The current (informal) specification of the protocol is largely frozen, modulo small changes to remove ambiguity and address edge cases. Suggestions for new features will not be considered, as the protocol is considered feature complete. Going forward, the main focus of the project now is on growing the community around the protocol, as well as working on translating the existing specification into a more precise and formal version which might be considered for submission to internet standards bodies such as IETF and IANA.
This is neither the current official spec nor a rogue fork. Rather, the repository was setup during the time of Sean Conner's decision making authority (see 3.3 above) to help keep track of outstanding issues while working towards a finalisation of the spec. As part of that process, the single, informal document that was and is the official specification was split into two parts, one for the network protocol and one for the text/gemini file format, and both were being worked into more formal versions.
In principle, the two different specifications should be identical or close to it, and where they differ the changes in Sean's newer version ought to be things that Solderpunk agrees with, but this can't be completely guaranteed.
Solderpunk has made it an explicit goal to resolve this situation by the end of 2023 by carefully examining all versions and eventually switching to two separate formal documents derived from those at the GitLab repository as the new official specs and hosting them at the official project documentation.
It's a reference to the pre-shuttle era of US manned spaceflight, which consisted of three projects. The first was Project Mercury, which was a fairly minimalist "proof of concept" and part of the race to put a human in space soonest (which the Soviet Union won with their Vostok project).

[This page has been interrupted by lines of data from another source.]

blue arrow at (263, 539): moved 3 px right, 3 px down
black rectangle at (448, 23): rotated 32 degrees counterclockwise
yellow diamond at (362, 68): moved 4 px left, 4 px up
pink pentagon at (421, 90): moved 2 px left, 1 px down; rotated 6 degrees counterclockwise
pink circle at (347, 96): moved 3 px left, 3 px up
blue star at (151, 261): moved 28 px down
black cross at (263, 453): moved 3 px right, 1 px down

Mercury was a one-man capsule with no ability to adjust to its own orbit after launch and only one Mercury flight lasted longer than a single day. The last was Project Apollo, which was large, heavy, complicated and expensive but could, of course, fly three men to the moon and back.

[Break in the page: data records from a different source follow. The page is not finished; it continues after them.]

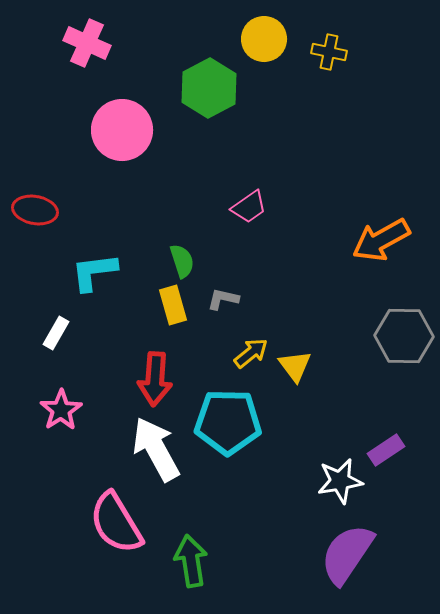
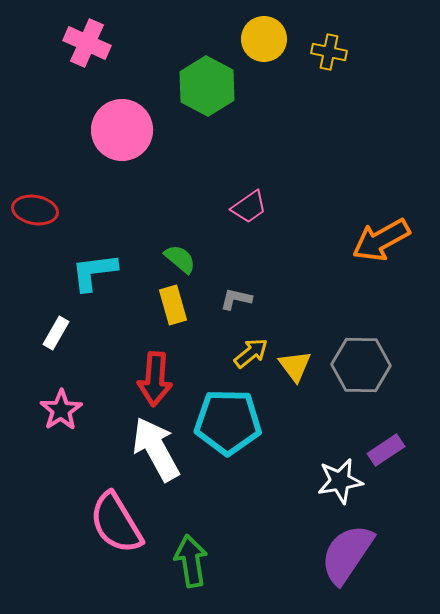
green hexagon: moved 2 px left, 2 px up; rotated 4 degrees counterclockwise
green semicircle: moved 2 px left, 2 px up; rotated 32 degrees counterclockwise
gray L-shape: moved 13 px right
gray hexagon: moved 43 px left, 29 px down
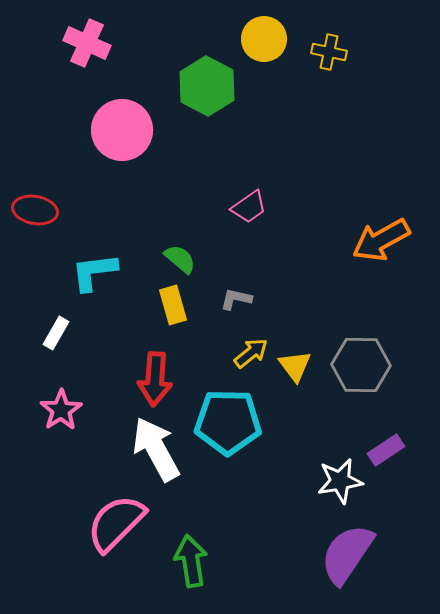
pink semicircle: rotated 76 degrees clockwise
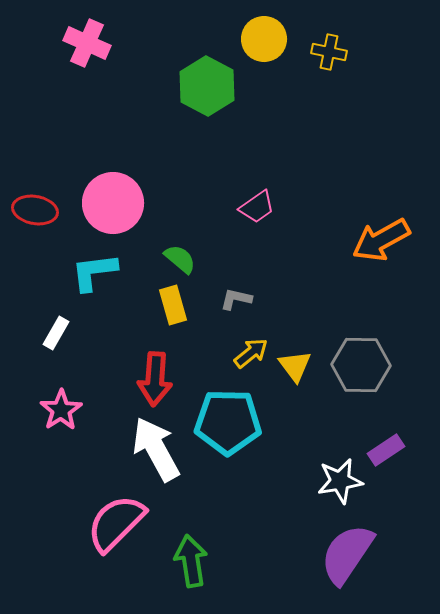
pink circle: moved 9 px left, 73 px down
pink trapezoid: moved 8 px right
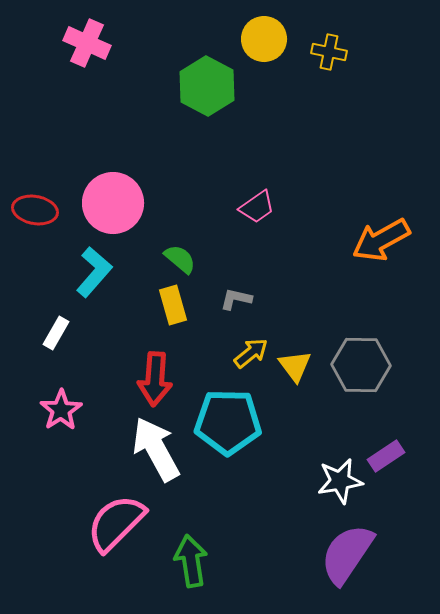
cyan L-shape: rotated 138 degrees clockwise
purple rectangle: moved 6 px down
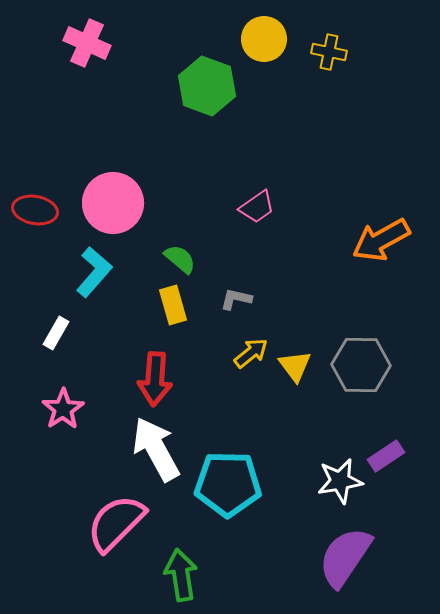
green hexagon: rotated 8 degrees counterclockwise
pink star: moved 2 px right, 1 px up
cyan pentagon: moved 62 px down
purple semicircle: moved 2 px left, 3 px down
green arrow: moved 10 px left, 14 px down
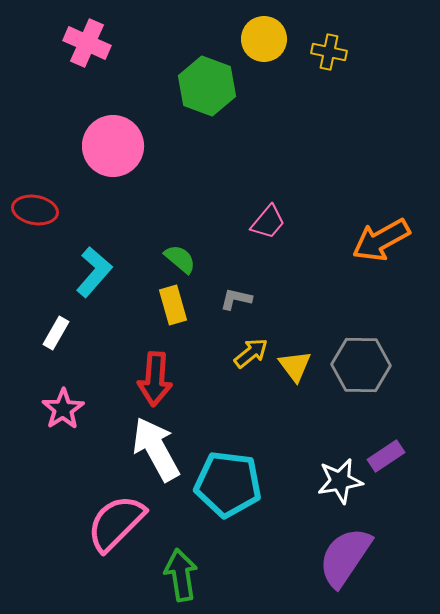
pink circle: moved 57 px up
pink trapezoid: moved 11 px right, 15 px down; rotated 15 degrees counterclockwise
cyan pentagon: rotated 6 degrees clockwise
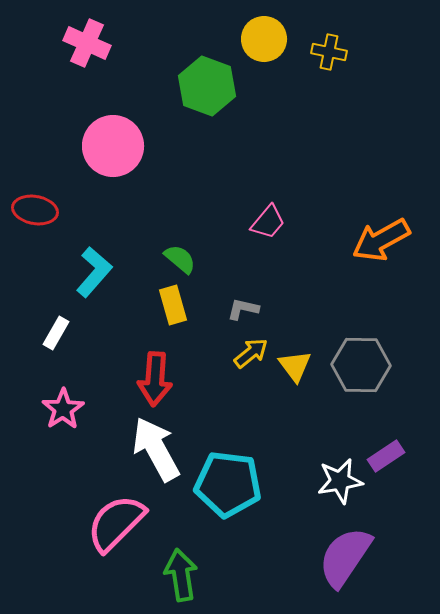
gray L-shape: moved 7 px right, 10 px down
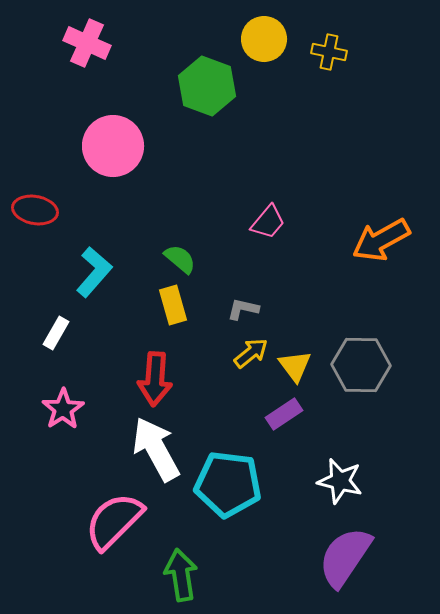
purple rectangle: moved 102 px left, 42 px up
white star: rotated 24 degrees clockwise
pink semicircle: moved 2 px left, 2 px up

Less well known to the modern public, Project Gemini was the "middle child": a two person capsule which could rendezvous and dock with other craft in orbit, could be depressurised and repressurised in orbit to facilitate spacewalks, and whose longest flight was almost two weeks - longer than any Apollo mission! In terms of size, weight and cost Gemini was much closer to Mercury than to Apollo, but in terms of capabilities it was the other way around - there were even plans (which never eventuated) to do circumlunar Gemini flights!
Hopefully the analogy is obvious: Gopher is akin to Mercury, and the web is akin to Apollo. Gemini hopes to sit between the two, doing more with less.

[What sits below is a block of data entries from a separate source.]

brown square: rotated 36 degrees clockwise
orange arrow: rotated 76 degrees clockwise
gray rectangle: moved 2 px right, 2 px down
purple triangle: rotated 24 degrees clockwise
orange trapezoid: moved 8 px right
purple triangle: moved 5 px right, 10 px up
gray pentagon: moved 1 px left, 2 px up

Gemini very deliberately didn't receive a name which had *anything* to do with gophers, or other rodents, or even other animals. During the earliest phlog-based discussions which eventually grew into Project Gemini, a lack of careful writing meant it was sometimes unclear whether people were talking about replacing Gopher outright, or adding unofficial, compatibility-breaking upgrades into existing Gopher clients and servers. When idle discussion turned into an actual project, it seemed wise to send a clearer message.